DATA IN THIS EXERCISE ▸
Start of Block
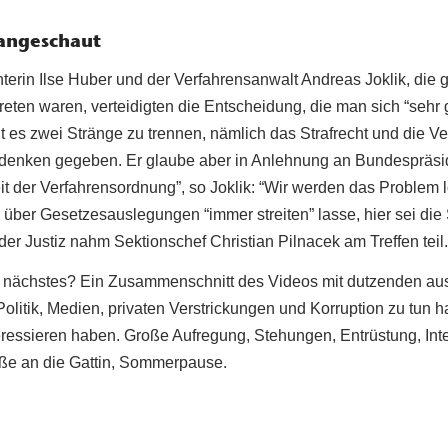
 angeschaut
hterin Ilse Huber und der Verfahrensanwalt Andreas Joklik, di
treten waren, verteidigten die Entscheidung, die man sich “seh
lt es zwei Stränge zu trennen, nämlich das Strafrecht und die 
denken gegeben. Er glaube aber in Anlehnung an Bundespräsi
t der Verfahrensordnung”, so Joklik: “Wir werden das Problem 
 über Gesetzesauslegungen “immer streiten” lasse, hier sei die 
 der Justiz nahm Sektionschef Christian Pilnacek am Treffen teil.
s nächstes? Ein Zusammenschnitt des Videos mit dutzenden a
 Politik, Medien, privaten Verstrickungen und Korruption zu tu
eressieren haben. Große Aufregung, Stehungen, Entrüstung, In
üße an die Gattin, Sommerpause.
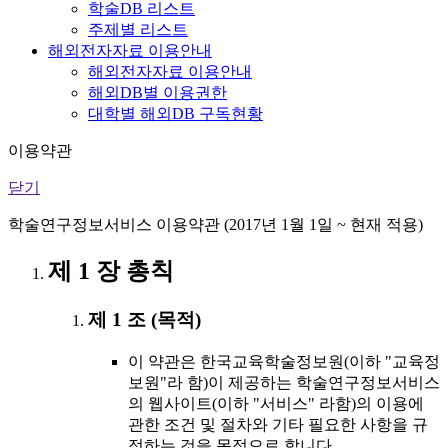
학술DB 리스트
주제별 리스트
해외전자자료 이용안내
해외전자자료 이용안내
해외DB별 이용권한
대학별 해외DB 구독현황
이용약관
닫기
학술연구정보서비스 이용약관 (2017년 1월 1일 ~ 현재 적용)
제 1 장 총칙
제 1 조 (목적)
이 약관은 한국교육학술정보원(이하 "교육정
보원"라 함)이 제공하는 학술연구정보서비스
의 웹사이트(이하 "서비스" 라함)의 이용에
관한 조건 및 절차와 기타 필요한 사항을 규
정하는 것을 목적으로 합니다.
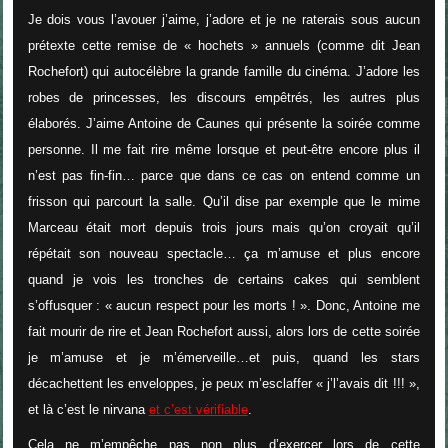
Je dois vous l’avouer j’aime, j’adore et je ne raterais sous aucun
prétexte cette remise de « hochets » annuels (comme dit Jean
Rochefort) qui autocélèbre la grande famille du cinéma. J’adore les
robes de princesses, les discours empêtrés, les autres plus
élaborés. J’aime Antoine de Caunes qui présente la soirée comme
personne. Il me fait rire même lorsque et peut-être encore plus il
n’est pas fin-fin… parce que dans ce cas on entend comme un
frisson qui parcourt la salle. Qu’il dise par exemple que le mime
Marceau était mort depuis trois jours mais qu’on croyait qu’il
répétait son nouveau spectacle… ça m’amuse et plus encore
quand je vois les tronches de certains cakes qui semblent
s’offusquer : « aucun respect pour les morts ! ». Donc, Antoine me
fait mourir de rire et Jean Rochefort aussi, alors lors de cette soirée
je m’amuse et je m’émerveille…et puis, quand les stars
décachettent les enveloppes, je peux m’esclaffer « j’l’avais dit !!! »,
et là c’est le nirvana
et c’est vérifiable
.
Cela ne m’empêche pas non plus d’exercer lors de cette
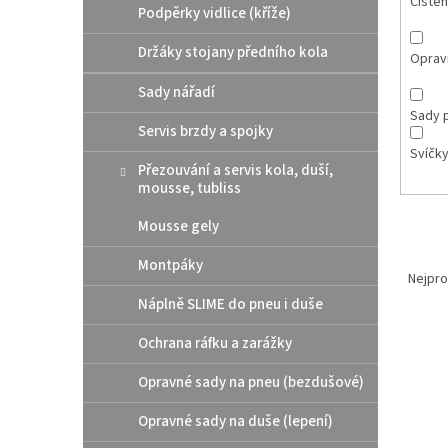
Čištěn
Podpěrky vidlice (kříže)
Držáky stojany předního kola
Opravn
Sady nářadí
Sady p
Servis brzdy a spojky
Svíčk
Přezouvání a servis kola, duší,
mousse, tubliss
Mousse gely
Ř
Montpáky
a
Nejpro
z
Náplně SLIME do pneu i duše
e
V
n
Ochrana ráfku a zarážky
ý
í
Opravné sady na pneu (bezdušové)
p
p
i
r
Opravné sady na duše (lepení)
s
o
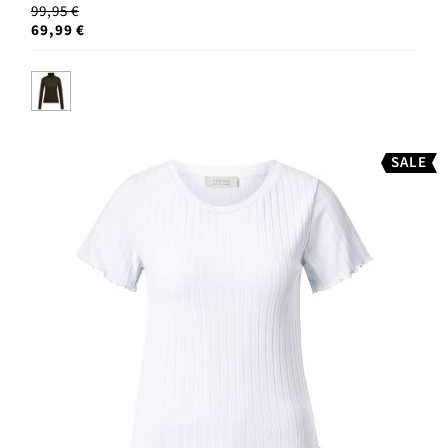
99,95 €
69,99 €
SALE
End of Block
WHAT YOU ARE ASKED TO DO ▸
Please write out all of the material above without changing a word, and omit any pictures.

TASK RESPONSE ▸
 angeschaut
hterin Ilse Huber und der Verfahrensanwalt Andreas Joklik, di
treten waren, verteidigten die Entscheidung, die man sich “seh
lt es zwei Stränge zu trennen, nämlich das Strafrecht und die 
denken gegeben. Er glaube aber in Anlehnung an Bundespräsi
t der Verfahrensordnung”, so Joklik: “Wir werden das Problem 
 über Gesetzesauslegungen “immer streiten” lasse, hier sei die 
 der Justiz nahm Sektionschef Christian Pilnacek am Treffen teil.
s nächstes? Ein Zusammenschnitt des Videos mit dutzenden a
 Politik, Medien, privaten Verstrickungen und Korruption zu tu
eressieren haben. Große Aufregung, Stehungen, Entrüstung, In
üße an die Gattin, Sommerpause.
학술DB 리스트
주제별 리스트
해외전자자료 이용안내
해외전자자료 이용안내
해외DB별 이용권한
대학별 해외DB 구독현황
이용약관
닫기
학술연구정보서비스 이용약관 (2017년 1월 1일 ~ 현재 적용)
제 1 장 총칙
제 1 조 (목적)
이 약관은 한국교육학술정보원(이하 "교육정
보원"라 함)이 제공하는 학술연구정보서비스
의 웹사이트(이하 "서비스" 라함)의 이용에
관한 조건 및 절차와 기타 필요한 사항을 규
정하는 것을 목적으로 합니다.
Je dois vous l’avouer j’aime, j’adore et je ne raterais sous aucun
prétexte cette remise de « hochets » annuels (comme dit Jean
Rochefort) qui autocélèbre la grande famille du cinéma. J’adore les
robes de princesses, les discours empêtrés, les autres plus
élaborés. J’aime Antoine de Caunes qui présente la soirée comme
personne. Il me fait rire même lorsque et peut-être encore plus il
n’est pas fin-fin… parce que dans ce cas on entend comme un
frisson qui parcourt la salle. Qu’il dise par exemple que le mime
Marceau était mort depuis trois jours mais qu’on croyait qu’il
répétait son nouveau spectacle… ça m’amuse et plus encore
quand je vois les tronches de certains cakes qui semblent
s’offusquer : « aucun respect pour les morts ! ». Donc, Antoine me
fait mourir de rire et Jean Rochefort aussi, alors lors de cette soirée
je m’amuse et je m’émerveille…et puis, quand les stars
décachettent les enveloppes, je peux m’esclaffer « j’l’avais dit !!! »,
et là c’est le nirvana
et c’est vérifiable
.
Cela ne m’empêche pas non plus d’exercer lors de cette
Čištěn
Podpěrky vidlice (kříže)
Držáky stojany předního kola
Opravn
Sady nářadí
Sady p
Servis brzdy a spojky
Svíčk
Přezouvání a servis kola, duší,
mousse, tubliss
Mousse gely
Ř
Montpáky
a
Nejpro
z
Náplně SLIME do pneu i duše
e
V
n
Ochrana ráfku a zarážky
ý
í
Opravné sady na pneu (bezdušové)
p
p
i
r
Opravné sady na duše (lepení)
s
o
99,95 €
69,99 €
SALE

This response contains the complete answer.